Subsequent data manipulation, conducted in R, included the following:

• We removed trees with zero length branches (see the supplementary methods of that paper for details of why these exist, and why we chose to remove them).

• The remaining trees had a mean of ~150 extant terminals, and we removed fossils from these at random until only 300 terminals remained, to reflect the loss of biodiversity in the fossil record through the process of fossilisation.

• At this point we compared simulations to twelve empirical datasets – full discussion of our comparison is available in the supplementary methods of the paper.

• We then subsampled these again for our analyses to create our independent variables – we varied the proportion of fossils in our datasets to assess the impact this had, and also imputed different levels of missing data.

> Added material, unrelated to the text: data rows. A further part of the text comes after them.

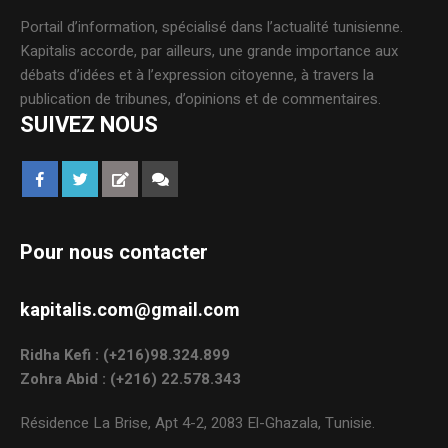
Portail d’information, spécialisé dans l’actualité tunisienne.
Kapitalis accorde, par ailleurs, une grande importance aux
débats d’idées et à l’expression citoyenne, à travers la
publication de tribunes, d’opinions et de commentaires.
SUIVEZ NOUS
Pour nous contacter
kapitalis.com@gmail.com
Ridha Kefi : (+216)98.324.899
Zohra Abid : (+216) 22.578.343
Résidence La Brise, Apt 4-2, 2083 El-Ghazala, Tunisie.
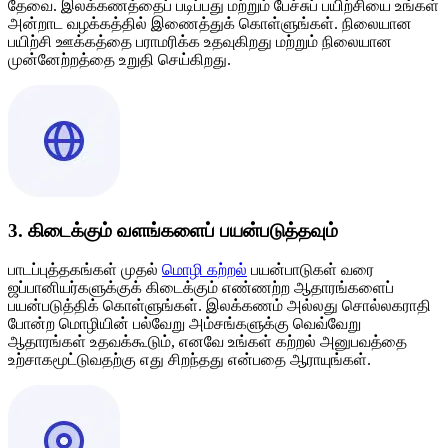
தேவை. இலக்கணத்தைப் படிப்பது மற்றும் பேச்சுப் பயிற்சியை உங்கள்
அன்றாட வழக்கத்தில் இணைத்துக் கொள்ளுங்கள். நிலையான
பயிற்சி ஊக்கத்தை பராமரிக்க உதவுகிறது மற்றும் நிலையான
முன்னேற்றத்தை உறுதி செய்கிறது.
3. கிடைக்கும் வளங்களைப் பயன்படுத்தவும்
பாடப்புத்தகங்கள் முதல்
மொழி கற்றல்
பயன்பாடுகள் வரை
ஜப்பானியர்களுக்குக் கிடைக்கும் எண்ணற்ற ஆதாரங்களைப்
பயன்படுத்திக் கொள்ளுங்கள். இலக்கணம் அல்லது சொல்லகராதி
போன்ற மொழியின் பல்வேறு அம்சங்களுக்கு வெவ்வேறு
ஆதாரங்கள் உதவக்கூடும், எனவே உங்கள் கற்றல் அனுபவத்தை
உற்சாகமூட்டுவதற்கு எது சிறந்தது என்பதை ஆராயுங்கள்.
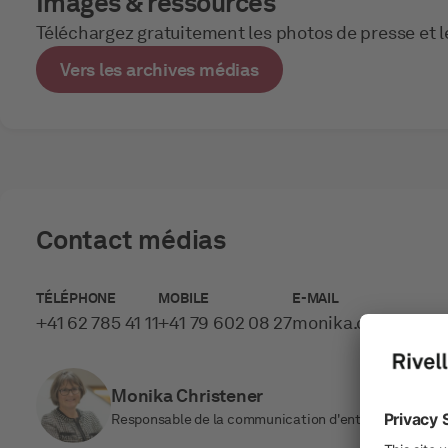
Images & ressources
Téléchargez gratuitement les photos de presse et le
Vers les archives médias
Contact médias
TÉLÉPHONE
MOBILE
E-MAIL
+41 62 785 41 11
+41 79 602 08 27
monika.christener­
Monika Christener
Responsable de la communication d'entreprise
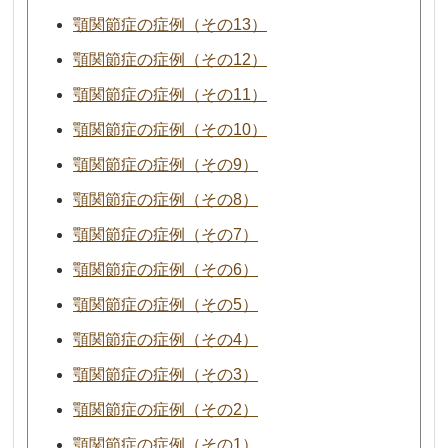
顎関節症の症例（その13）
顎関節症の症例（その12）
顎関節症の症例（その11）
顎関節症の症例（その10）
顎関節症の症例（その9）
顎関節症の症例（その8）
顎関節症の症例（その7）
顎関節症の症例（その6）
顎関節症の症例（その5）
顎関節症の症例（その4）
顎関節症の症例（その3）
顎関節症の症例（その2）
顎関節症の症例（その1）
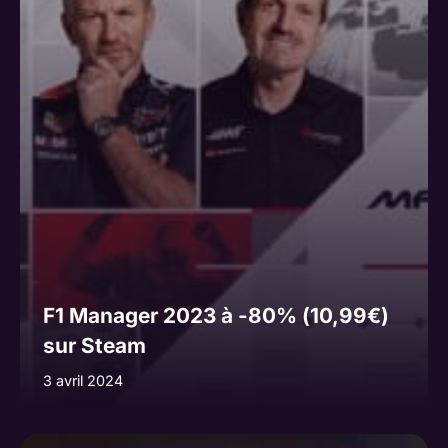
F1 Manager 2023 à -80% (10,99€)
sur Steam
3 avril 2024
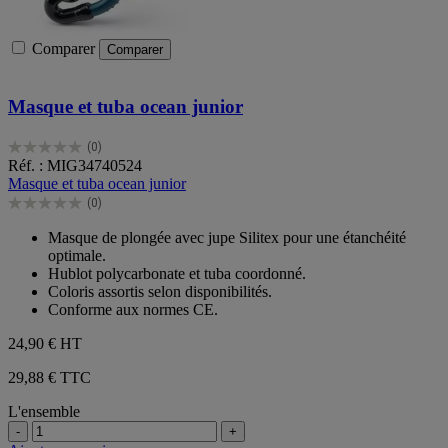
Comparer
Comparer
Masque et tuba ocean junior
(0)
0.0
Réf. : MIG34740524
sur
Masque et tuba ocean junior
5
(0)
étoiles.
0.0
sur
Masque de plongée avec jupe Silitex pour une étanchéité
5
optimale.
étoiles.
Hublot polycarbonate et tuba coordonné.
Coloris assortis selon disponibilités.
Conforme aux normes CE.
24,90 €
HT
29,88 € TTC
L'ensemble
-
+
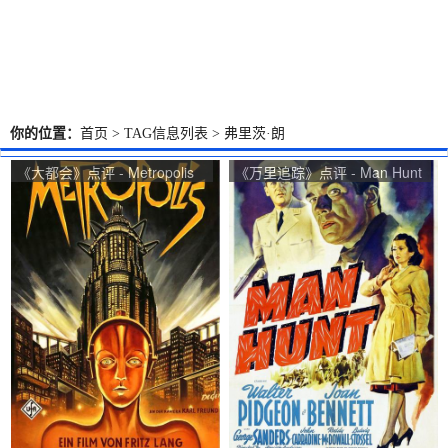
你的位置：
首页
> TAG信息列表 > 弗里茨·朗
《大都会》点评 - Metropolis
《万里追踪》点评 - Man Hunt
网友评价
网友评价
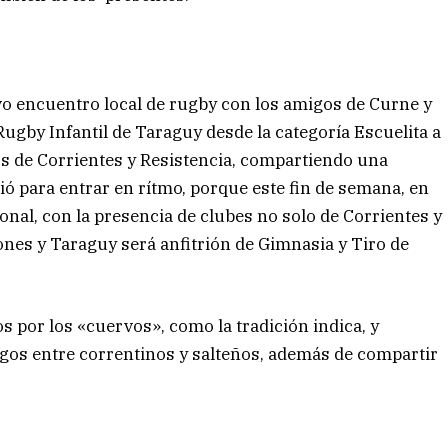
vo encuentro local de rugby con los amigos de Curne y
 Rugby Infantil de Taraguy desde la categoría Escuelita a
s de Corrientes y Resistencia, compartiendo una
ó para entrar en rítmo, porque este fin de semana, en
onal, con la presencia de clubes no solo de Corrientes y
ones y Taraguy será anfitrión de Gimnasia y Tiro de
s por los «cuervos», como la tradición indica, y
egos entre correntinos y salteños, además de compartir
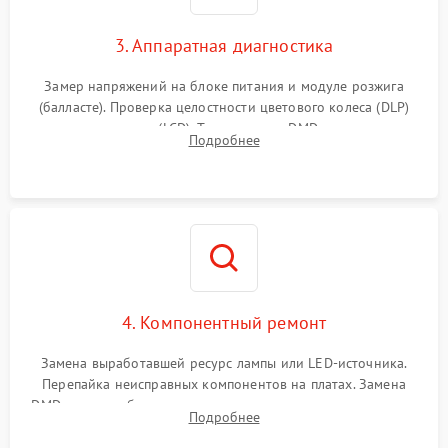
3. Аппаратная диагностика
Замер напряжений на блоке питания и модуле розжига
(балласте). Проверка целостности цветового колеса (DLP)
или поляризаторов (LCD). Тестирование DMD-чипа, датчиков
Подробнее
температуры и оптопар с помощью мультиметра и
осциллографа.
4. Компонентный ремонт
Замена выработавшей ресурс лампы или LED-источника.
Перепайка неисправных компонентов на платах. Замена
DMD-чипа при битых пикселях, установка нового цветового
Подробнее
колеса или восстановление сгоревших поляризационных
пленок.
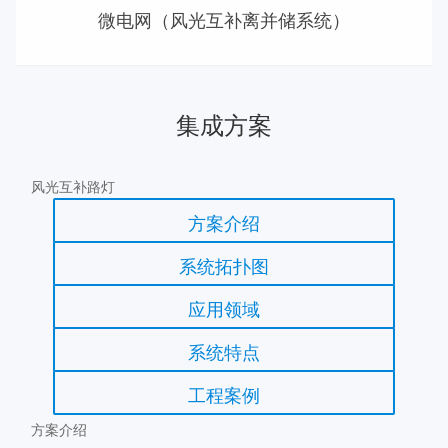
微电网（风光互补离并储系统）
集成方案
风光互补路灯
方案介绍
系统拓扑图
应用领域
系统特点
工程案例
方案介绍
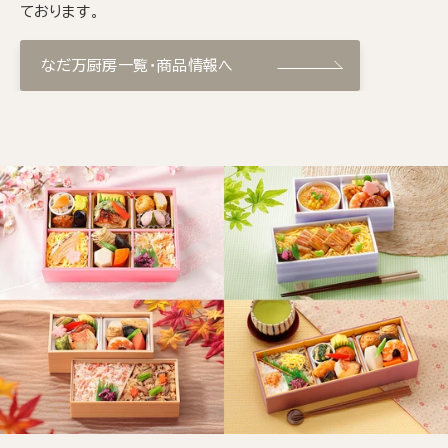
ております。
なだ万厨房一覧・商品情報へ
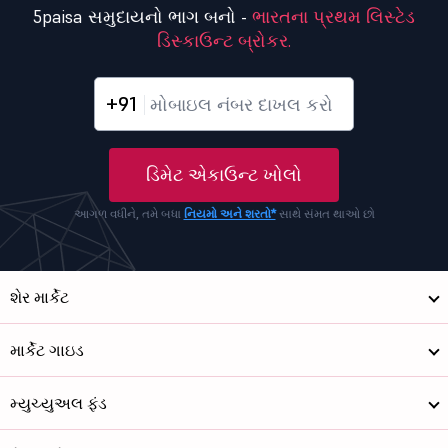
5paisa સમુદાયનો ભાગ બનો -
ભારતના પ્રથમ લિસ્ટેડ
ડિસ્કાઉન્ટ બ્રોકર.
+91
ડિમેટ એકાઉન્ટ ખોલો
આગળ વધીને, તમે બધા
નિયમો અને શરતો*
સાથે સંમત થાઓ છો
શેર માર્કેટ
માર્કેટ ગાઇડ
મ્યુચ્યુઅલ ફંડ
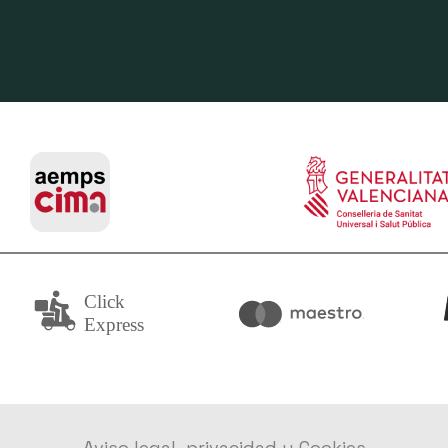
Aviso legal, privacidad y Cookies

• Through this process, we ultimately created 11,250 datasets for our experiments, which we subjected to phylogenetic inference, before comparing the inferred trees to the true tree topology for our results and discussion.

Note that this is a summary, and further discussion of all points is available in that paper, as well as areas in which our data demonstrably differ to empirical datasets (such as the distribution of missing data).

4.5. Data analysis

The scripts linked from the section above contain a full work flow from TREvoSim outputs to the publication figures, and can be used as an example of how to load, manipulate and analyse TREvoSim datasets in R. They are, however, also quite complex given the nature of the paper. A potentially gentler learning curve for achieving this same goal may be found in the R script included in the source code, in the folder comparison_to_empirical_data. This was used to quantify and compare TREvoSim outputs to total evidence datasets, but without the data manipulation included in the above workflow to allow the impact of including fossils to be investigated. Because the repository also includes TREvoSim datasets, it will run from the repository without modification (although if launched within e.g. RStudio, you will need to set the working directory, as per the comments in the script). The script if fully commented throughout.